-- Excerpted records follows --

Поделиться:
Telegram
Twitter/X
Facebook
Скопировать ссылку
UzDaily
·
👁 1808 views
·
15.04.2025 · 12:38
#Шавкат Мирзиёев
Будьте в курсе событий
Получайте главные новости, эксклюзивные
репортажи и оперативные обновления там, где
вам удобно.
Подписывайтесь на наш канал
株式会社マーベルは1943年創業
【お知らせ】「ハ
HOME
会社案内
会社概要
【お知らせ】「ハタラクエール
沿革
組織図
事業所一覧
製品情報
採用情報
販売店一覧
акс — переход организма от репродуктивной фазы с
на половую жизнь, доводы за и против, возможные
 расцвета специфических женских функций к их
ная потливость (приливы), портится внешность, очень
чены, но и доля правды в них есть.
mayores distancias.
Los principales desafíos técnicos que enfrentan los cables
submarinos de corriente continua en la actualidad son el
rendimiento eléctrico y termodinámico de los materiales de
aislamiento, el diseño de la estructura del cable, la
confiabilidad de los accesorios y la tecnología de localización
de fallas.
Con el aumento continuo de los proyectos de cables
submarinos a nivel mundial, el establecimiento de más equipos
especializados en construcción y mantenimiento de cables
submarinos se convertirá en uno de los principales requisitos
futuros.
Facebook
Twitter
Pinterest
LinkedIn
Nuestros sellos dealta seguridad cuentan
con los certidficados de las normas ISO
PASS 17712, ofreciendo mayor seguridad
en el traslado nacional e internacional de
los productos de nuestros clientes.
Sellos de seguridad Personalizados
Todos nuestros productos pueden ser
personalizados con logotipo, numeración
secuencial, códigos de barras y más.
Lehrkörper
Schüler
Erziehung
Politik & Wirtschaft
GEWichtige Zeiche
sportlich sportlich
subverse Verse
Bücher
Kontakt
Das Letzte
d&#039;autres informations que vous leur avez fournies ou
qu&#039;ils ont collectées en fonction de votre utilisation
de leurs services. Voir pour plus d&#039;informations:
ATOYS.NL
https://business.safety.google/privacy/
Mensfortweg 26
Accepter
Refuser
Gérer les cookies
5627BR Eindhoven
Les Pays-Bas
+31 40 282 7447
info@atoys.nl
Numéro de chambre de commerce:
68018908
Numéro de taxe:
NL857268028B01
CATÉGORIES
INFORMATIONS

-- Excerpted records concluded --

## Aim of the task:
Output exactly the lines of the material above from the one containing "вам удобно." up to and including the one containing "ная потливость (приливы), портится".

## Exercise answer:
вам удобно.
Подписывайтесь на наш канал
株式会社マーベルは1943年創業
【お知らせ】「ハ
HOME
会社案内
会社概要
【お知らせ】「ハタラクエール
沿革
組織図
事業所一覧
製品情報
採用情報
販売店一覧
акс — переход организма от репродуктивной фазы с
на половую жизнь, доводы за и против, возможные
 расцвета специфических женских функций к их
ная потливость (приливы), портится внешность, очень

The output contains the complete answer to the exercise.